1. Make sure you have Python 3 installed. You can check by running `python3 --version` in your terminal.
2. **Create a virtual environment (recommended):**

   - Virtual environments help isolate project dependencies and avoid conflicts with other Python installations on your system.
   - Here's how to create a virtual environment using `venv`:

     ```bash
     python3 -m venv my_env  # Replace "my_env" with your desired environment name
     ```

   - Activate the virtual environment:

     ```bash
     source my_env/bin/activate
     ```

3. **Install:**

   ```bash
   python3 setup.py install
   ```

   This will automatically download and install the necessary libraries based on the specifications within the activated virtual environment.

### Usage

**Basic Usage:**

```bash
amazon-scraper --url https://www.amazon.com/product-1  # Replace with your product URL
```

This will scrape details from the provided Amazon product URL and write them to a JSON file in the "output" directory (default).

**Using a URL List:**

1. Create a text file containing a list of Amazon product URLs (one per line).
2. Run the script with the `--url-list` option and provide the file path:

```bash
amazon-scraper --url-list product_urls.txt
```

This will process each URL in the file and save the scraped details for each product in separate directories within "output".

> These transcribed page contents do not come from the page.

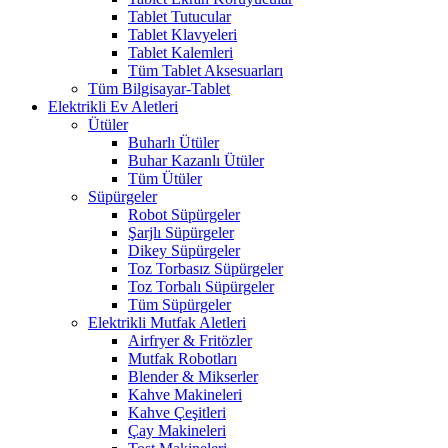
Tablet Tutucular
Tablet Klavyeleri
Tablet Kalemleri
Tüm Tablet Aksesuarları
Tüm Bilgisayar-Tablet
Elektrikli Ev Aletleri
Ütüler
Buharlı Ütüler
Buhar Kazanlı Ütüler
Tüm Ütüler
Süpürgeler
Robot Süpürgeler
Şarjlı Süpürgeler
Dikey Süpürgeler
Toz Torbasız Süpürgeler
Toz Torbalı Süpürgeler
Tüm Süpürgeler
Elektrikli Mutfak Aletleri
Airfryer & Fritözler
Mutfak Robotları
Blender & Mikserler
Kahve Makineleri
Kahve Çeşitleri
Çay Makineleri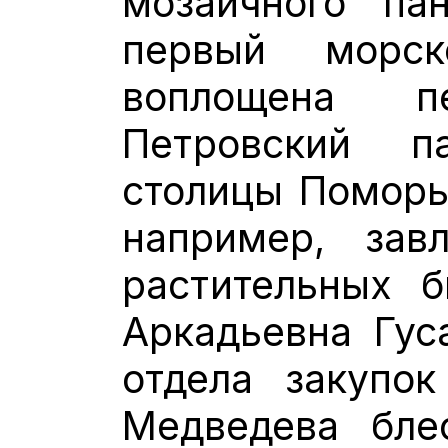
мозаичного па
первый морс
воплощена 
Петровский 
столицы Поморья
например, зав
растительных 
Аркадьевна Гус
отдела закупок
Медведева бле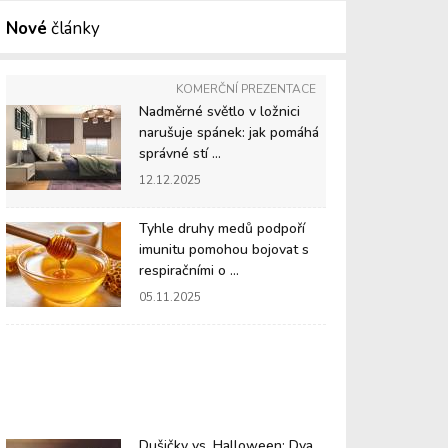
Nové
články
KOMERČNÍ PREZENTACE
Nadměrné světlo v ložnici
narušuje spánek: jak pomáhá
správné stí ...
12.12.2025
Tyhle druhy medů podpoří
imunitu pomohou bojovat s
respiračními o ...
05.11.2025
Dušičky vs. Halloween: Dva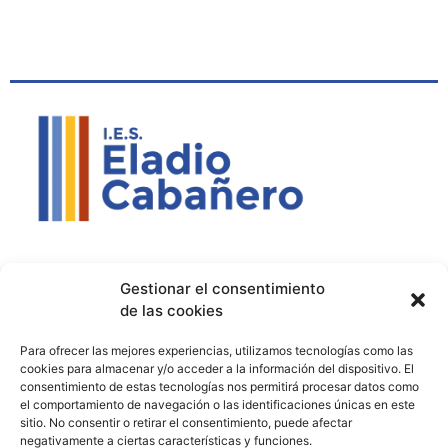
Contacto
Política de privacidad
Aviso Legal
Gestionar el consentimiento
de las cookies
Contacto
Proyectos
Para ofrecer las mejores experiencias, utilizamos tecnologías como las
926 51 00 33
Proyecto Bilingüe
cookies para almacenar y/o acceder a la información del dispositivo. El
consentimiento de estas tecnologías nos permitirá procesar datos como
13003129.ies@educastillalamancha.es
Ágora Europa
el comportamiento de navegación o las identificaciones únicas en este
sitio. No consentir o retirar el consentimiento, puede afectar
C. Ángel Luis Cabañas
Melanogaster Catch the Fly
negativamente a ciertas características y funciones.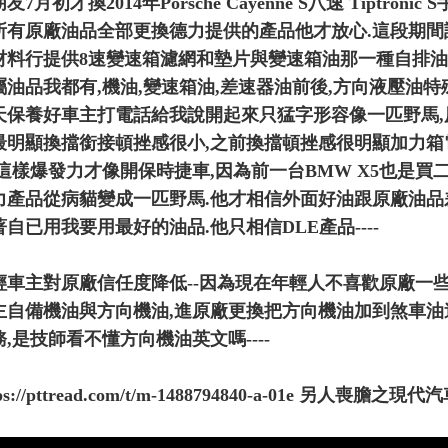
友7月初才換2014年Porsche Cayenne S八速 Tip
所有原廠油品全部更換德力提供的產品他才放心.這段期
材料行提供8速變速箱濾網和墊片與變速箱油那一種自排油
屬油品我都有,機油,變速箱油,差速器油前後,方向液壓油特
天保養好車主打電話給我說開起來只猛字形容像一匹野馬
最明顯換擋銜接頓挫感很小,之前換擋頓挫感很明顯加力
.這樣爆發力才像開保時捷車,因為前一台BMW X5也是
力產品從病貓變成一匹野馬.他才相信外面好油跟原廠油品
著自已用我要用最好的油品.他只相信DLE產品----
輕車主對原廠信任度降低--因為現在年輕人不喜歡原廠一些
主自備機油與方向機油,進原廠更換把方向機油加到煞車油
務,是技師看不懂方向機油英文嗎----
tps://pttread.com/t/m-1488794840-a-01e 另人喪膽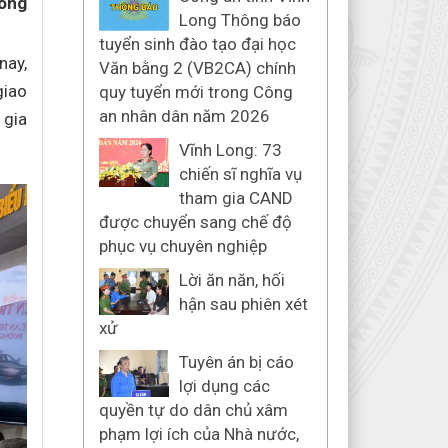
Long
Long Thông báo
tuyển sinh đào tạo đại học
nay,
Văn bằng 2 (VB2CA) chính
giao
quy tuyển mới trong Công
an nhân dân năm 2026
 gia
Vĩnh Long: 73
chiến sĩ nghĩa vụ
tham gia CAND
được chuyển sang chế độ
phục vụ chuyên nghiệp
Lời ăn năn, hối
hận sau phiên xét
xử
Tuyên án bị cáo
lợi dụng các
quyền tự do dân chủ xâm
phạm lợi ích của Nhà nước,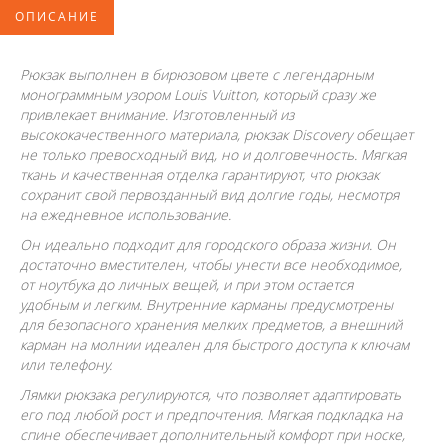
ОПИСАНИЕ
Рюкзак выполнен в бирюзовом цвете с легендарным
монограммным узором Louis Vuitton, который сразу же
привлекает внимание. Изготовленный из
высококачественного материала, рюкзак Discovery обещает
не только превосходный вид, но и долговечность. Мягкая
ткань и качественная отделка гарантируют, что рюкзак
сохранит свой первозданный вид долгие годы, несмотря
на ежедневное использование.
Он идеально подходит для городского образа жизни. Он
достаточно вместителен, чтобы унести все необходимое,
от ноутбука до личных вещей, и при этом остается
удобным и легким. Внутренние карманы предусмотрены
для безопасного хранения мелких предметов, а внешний
карман на молнии идеален для быстрого доступа к ключам
или телефону.
Лямки рюкзака регулируются, что позволяет адаптировать
его под любой рост и предпочтения. Мягкая подкладка на
спине обеспечивает дополнительный комфорт при носке,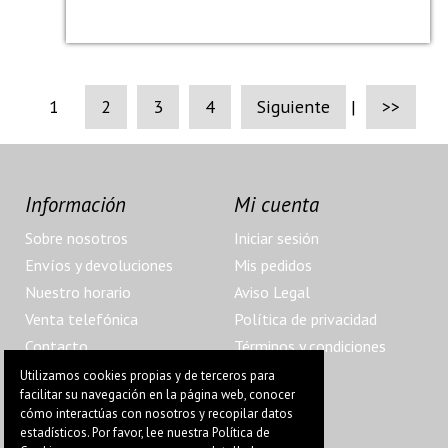
1
2
3
4
Siguiente
|
>>
Información
Mi cuenta
Sobre nosotros
Iniciar sesión
Envíos y devoluciones
Mis pedidos
Nuestro horario
Aviso Legal
Venta telefónica
Política de privacidad
Contacto
Términos y condiciones
Localización
Utilizamos cookies propias y de terceros para
facilitar su navegación en la página web, conocer
cómo interactúas con nosotros y recopilar datos
estadísticos. Por favor, lee nuestra Política de
@ 2022 Pegatinas Ángulos Muertos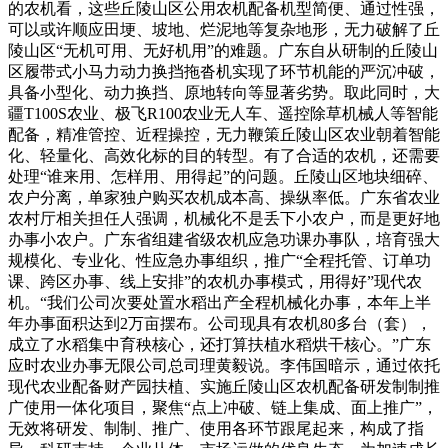
的农机看，这些丘陵山区公用农机配备机型简便、通过性强，
可以或许顺应田埂、坡地、烂泥地等复杂地形，无力破解了丘
陵山区“无机可用、无好机用”的难题。广东自从研制的丘陵山
区履带式小马力动力换挡拖沓机实现了环节机能的严沉冲破，
具备小型化、动力换挡、原地转向等显著劣势。取此同时，大
疆T100S农业、极飞R100农业无人车、遥控除草机械人等智能
配备，精准管控、近程操控，无力鞭策丘陵山区农业朝着智能
化、轻量化、高效化标的目的转型。有了合适的农机，还需要
处理“谁来用、怎样用、用得起”的问题。丘陵山区地块细碎、
农户分离，单家独户购买农机成本高、操纵率低。广东省农业
农村厅相关担任人强调，机械化不是丢下小农户，而是更好地
办事小农户。广东省组建省级农机应急功课办事队，培育强大
规模化、专业化、性应急办事组织，推广“全程托管、订单功
课、跨区办事、线上安排”的农机办事模式，用得好”现代农
机。“我们公司次要处置水稻出产全程机械化办事，本年上半
年办事面积达到2万亩摆布。公司现具有农机80多台（套），
成立了水稻集中育秧核心，还打算扶植水稻烘干核心。”广东
应时农业办事无限公司总司理黄毅说。李伟国暗示，通过依托
现代农业配备财产园扶植、实施丘陵山区农机配备研发制制推
广使用一体化项目，聚焦“点上冲破、链上集成、面上推广”，
无效将研发、制制、推广、使用各环节跟尾起来，构成了指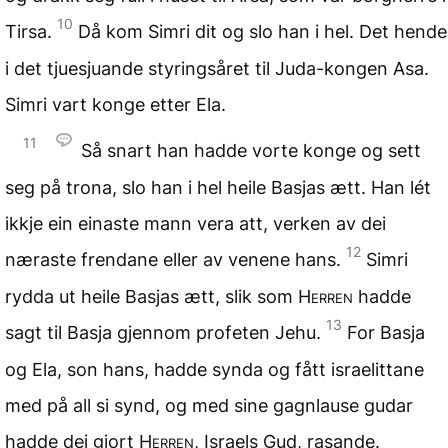
10
Tirsa.
Då kom Simri dit og slo han i hel. Det hende
i det tjuesjuande styringsåret til Juda-kongen Asa.
Simri vart konge etter Ela.
11
Så snart han hadde vorte konge og sett
seg på trona, slo han i hel heile Basjas ætt. Han lét
ikkje ein einaste mann vera att, verken av dei
12
næraste frendane eller av venene hans.
Simri
rydda ut heile Basjas ætt, slik som
Herren
hadde
13
sagt til Basja gjennom profeten Jehu.
For Basja
og Ela, son hans, hadde synda og fått israelittane
med på all si synd, og med sine gagnlause gudar
hadde dei gjort
Herren
, Israels Gud, rasande.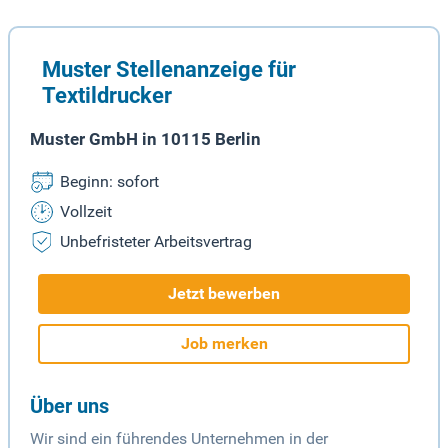
Muster Stellenanzeige für
Textildrucker
Muster GmbH in 10115 Berlin
Beginn: sofort
Vollzeit
Unbefristeter Arbeitsvertrag
Jetzt bewerben
Job merken
Über uns
Wir sind ein führendes Unternehmen in der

**Optional: Downloading Images**

```bash
amazon-scraper --url https://www.amazon.com/product-1 --download-image
```

The `--download-image` flag enables downloading product images along with other details.

**Getting Help:**

The script offers a built-in help message that provides a quick overview of available options and usage instructions. To access the help, run the script with the `--help` option:

```bash
amazon_scraper --help
```

### Configuration

**Logging:**

- The script uses basic logging for information and error messages.
- You can modify the logging level by editing the `DEFAULT_LOG_LEVEL` in `config.py` line in the code (refer to the Python documentation for logging configuration).

### Example

**Scenario:**

Scrape details for two products from a file named "products.txt" and download images:

1. Create a file named "products.txt" with the following content:

```
https://www.amazon.com/product-1
https://www.amazon.com/product-2
```

2. Run the script with the following command:

```bash
amazon-scraper --url-list products.txt --download-image
```

This will process both URLs in the file, scrape details, create separate output directories for each product, and download images.

### Disclaimer

This script is for educational purposes only. Please be respectful of Amazon's terms of service when using it. Consider using official APIs provided by Amazon for extensive data collection.